▸ **Required work**:
Please copy every line below that contains the string "survey".

▸ **Source records**:
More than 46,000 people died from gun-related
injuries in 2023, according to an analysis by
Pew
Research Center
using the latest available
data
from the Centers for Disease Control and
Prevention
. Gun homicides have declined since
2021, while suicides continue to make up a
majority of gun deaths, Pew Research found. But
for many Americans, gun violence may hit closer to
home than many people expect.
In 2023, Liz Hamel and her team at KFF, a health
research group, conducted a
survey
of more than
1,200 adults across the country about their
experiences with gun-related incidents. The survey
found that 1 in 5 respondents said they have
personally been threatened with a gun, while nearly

==

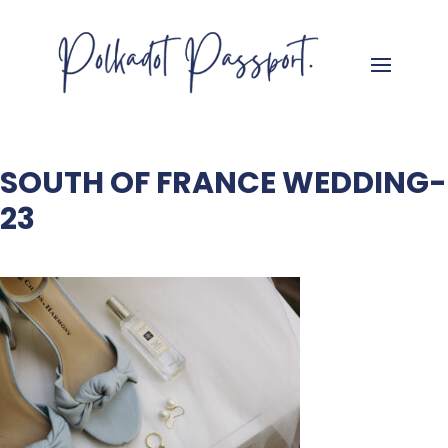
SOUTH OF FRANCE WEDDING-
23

* * *

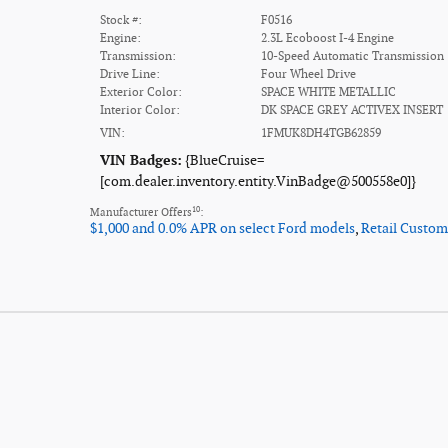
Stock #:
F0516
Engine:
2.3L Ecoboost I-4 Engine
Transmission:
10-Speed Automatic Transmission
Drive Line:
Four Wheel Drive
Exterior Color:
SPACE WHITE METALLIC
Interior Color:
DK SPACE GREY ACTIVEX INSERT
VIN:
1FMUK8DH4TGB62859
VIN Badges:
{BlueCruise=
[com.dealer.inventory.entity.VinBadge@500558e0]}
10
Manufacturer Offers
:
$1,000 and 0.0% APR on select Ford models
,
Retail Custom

▸ **Answer to the exercise**:
survey
experiences with gun-related incidents. The survey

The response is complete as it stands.